In announcing his selection of the 2nd U.S. Circuit Court of Appeals judge to the highest court, Obama called Sotomayor "an inspiring woman who I think will make a great justice."
In addition to wanting someone with a "rigorous intellect" and a mastery of the law to replace retiring Justice David Souter, Obama said he wanted someone who recognized "the limits of the judicial role" and understands that a justice's job "is to interpret not make law" and respects precedent.
But the nominee needs something more, Obama told the packed East Room of the White House. The nominee must have life experiences that give the person "a common touch" and an understanding of "how ordinary people live."
Sotomayor, who grew up in New York in a South Bronx housing project, thanked Obama for the "most humbling honor of my life."
"I stand on the shoulders of countless people," she said in her acceptance remarks.

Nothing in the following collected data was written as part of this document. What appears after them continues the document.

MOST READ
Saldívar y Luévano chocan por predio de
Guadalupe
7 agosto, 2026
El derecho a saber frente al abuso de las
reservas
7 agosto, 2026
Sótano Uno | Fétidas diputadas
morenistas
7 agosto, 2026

She said she believed the rule of law is the "foundation of all of our basic right" and has been inspired "by the achievements of (the country's) Founding Fathers (who) set forth principles that have endured for more than two centuries."

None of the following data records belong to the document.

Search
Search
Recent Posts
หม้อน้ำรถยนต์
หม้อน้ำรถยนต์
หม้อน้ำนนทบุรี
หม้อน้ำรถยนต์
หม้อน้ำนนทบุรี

Sotomayor, who graduated from Princeton University and earned her law degree from Yale University, said it would be a "profound privilege to apply those principles to the questions and controversies we face today."
Judicial Confirmation Network, a conservative network, said in a statement Sotomayor is a liberal activist who will dictate policy from the bench.
"Judge Sotomayor is a liberal judicial activist of the first order who thinks her own personal political agenda is more important than the law as written," said Wendy Long, counsel to the Judicial Confirmation Network.